Epidemiologists just love talking about how John Snow identified contaminated water as the way cholera is transmitted.
His most famous investigation was into an outbreak of cholera in 1854 in Soho. He found that the cases were all associated with one single water pump, in Broad Street. What further strengthened the conclusion is that it turned out some cases of cholera further away were nonetheless drinking water from the pump, and some residents close to the pump who didn't get cholera didn't drink from the pump (some of them worked in a brewery and were given free beer!) He persuaded the council to remove the pump handle.

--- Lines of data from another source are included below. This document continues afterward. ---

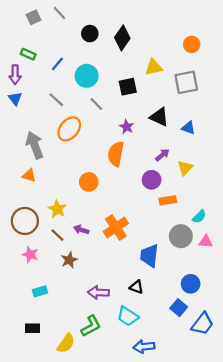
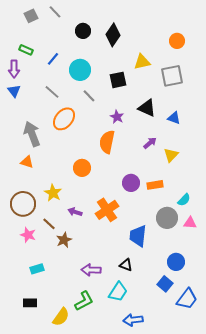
purple circle: (152, 180) -> (131, 183), moved
brown line: (57, 235) -> (49, 224), moved
cyan trapezoid: (128, 316) -> (118, 292), turned -90

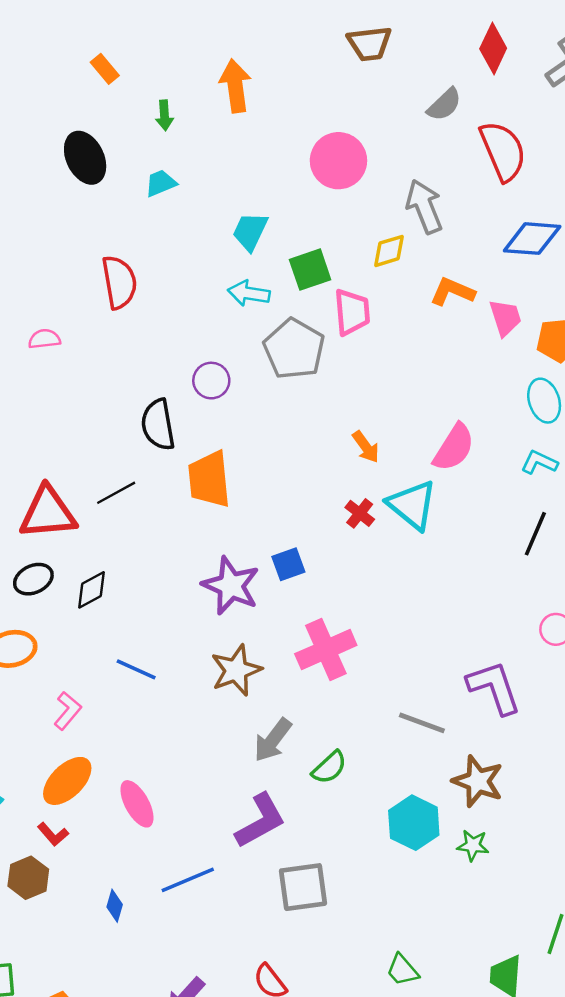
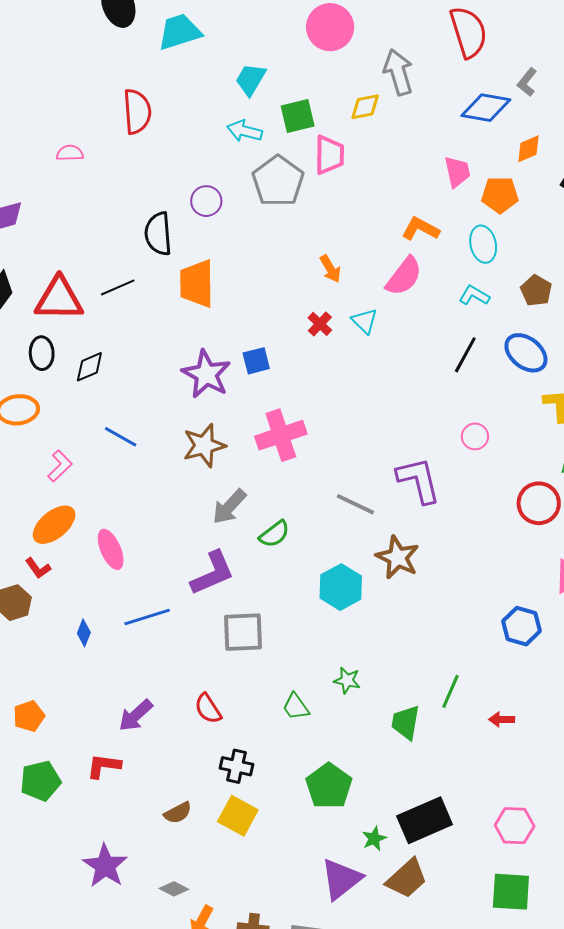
cyan trapezoid: (161, 183) -> (180, 32), size x1.6
orange L-shape: (452, 292) -> (420, 229), moved
cyan triangle: (412, 505) -> (365, 321), size x0.6
black ellipse: (33, 579) -> (42, 353), turned -72
green star: (473, 845) -> (347, 680), moved
green trapezoid: (402, 970) -> (296, 707), moved

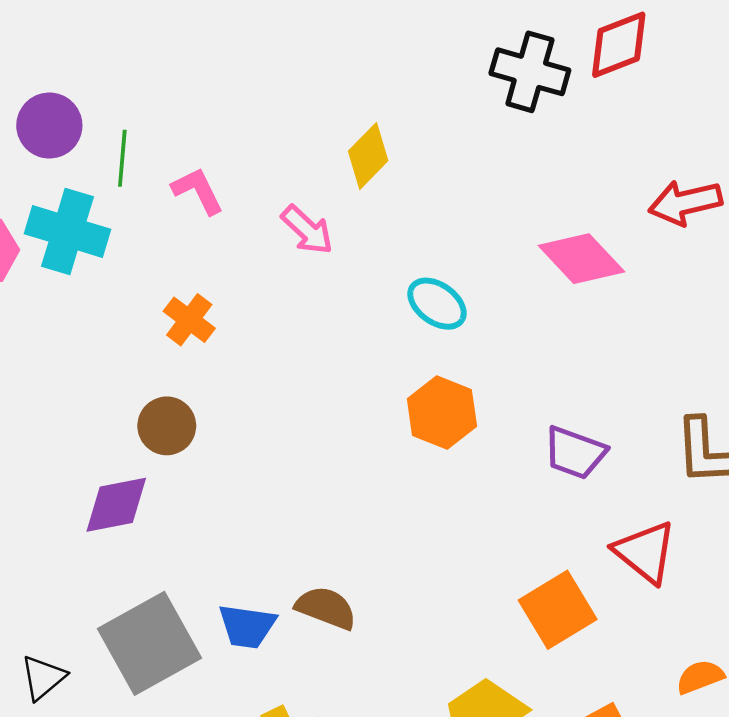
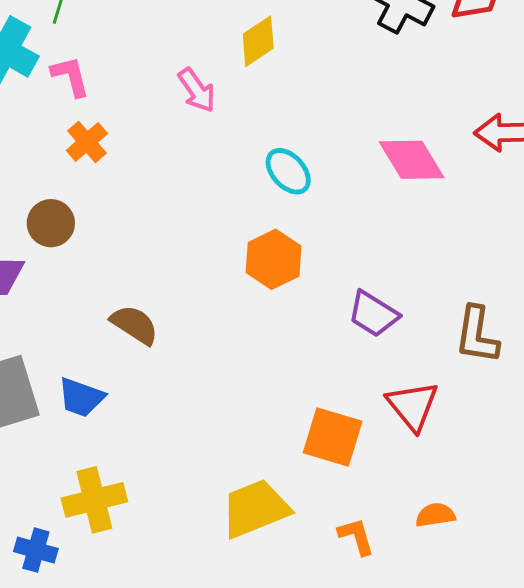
pink L-shape: (198, 191) -> (70, 76), moved
brown semicircle: (326, 608) -> (134, 325), moved
orange square: (558, 610) -> (333, 437), turned 36

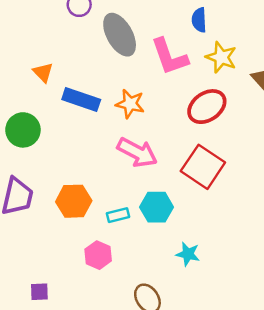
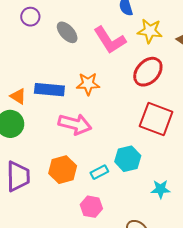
gray ellipse: (120, 35) -> (67, 32), size x0.7
orange triangle: (43, 72) -> (18, 96), moved
pink arrow: (137, 152) -> (75, 124), moved

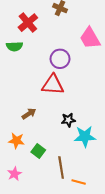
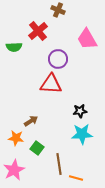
red cross: (28, 23) -> (38, 31), moved
brown arrow: (29, 114) -> (31, 121), moved
black star: (68, 120) -> (80, 111), moved
pink star: (14, 174) -> (14, 170), size x1.5

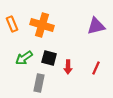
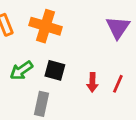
purple triangle: (96, 26) -> (118, 27), turned -42
red arrow: (68, 67) -> (92, 82), moved

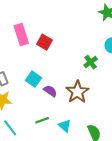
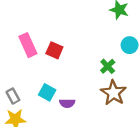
purple semicircle: (50, 91) -> (67, 103), turned 152
brown star: (77, 92) -> (113, 93), moved

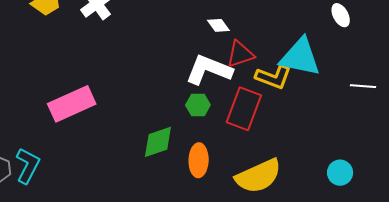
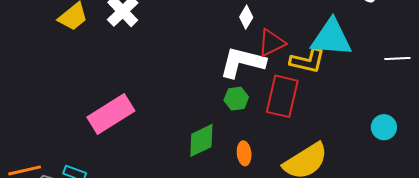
white diamond: (218, 25) -> (246, 17), turned 75
orange ellipse: (199, 160) -> (244, 153), size x0.7
cyan circle: (340, 173) -> (384, 127), moved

In a previous outbreak of cholera, he had tracked down all the cases and identified whether they got their water from the company which drew its water from the Thames upstream of London or the rival company which drew its water from downstream. Not surprisingly to us now, the latter was the one producing cases of cholera.
At the time, people believed that cholera was spread through bad air - "miasma". It wasn't until 30 years later in 1885 that the cholera bacterium was discovered. So this episode is sometimes cited as evidence that you can draw conclusions about causation even if you don't know a mechanism. The implication is that we shouldn't be unduly deterred from drawing conclusions about whether magnetic fields cause cancer just because we don't know the mechanism.
There is a valid point here: yes, if the epidemiology is strong enough, you don't need a mechanism to infer causation. But there are limits to the comparison as well. First, John Snow's epidemiological evidence about cholera was very powerful indeed - epidemiologists today would give their eye teeth to find an association as clear as those he did. And second, with magnetic fields, it's not just that we haven't found a mechanism, there are arguments that a mechanism may actually be impossible because of how weak the fields are.
The wise conclusion is that the absence of a mechanism for magnetic fields does not of itself rule out effects. But it is part of the overall weight of evidence.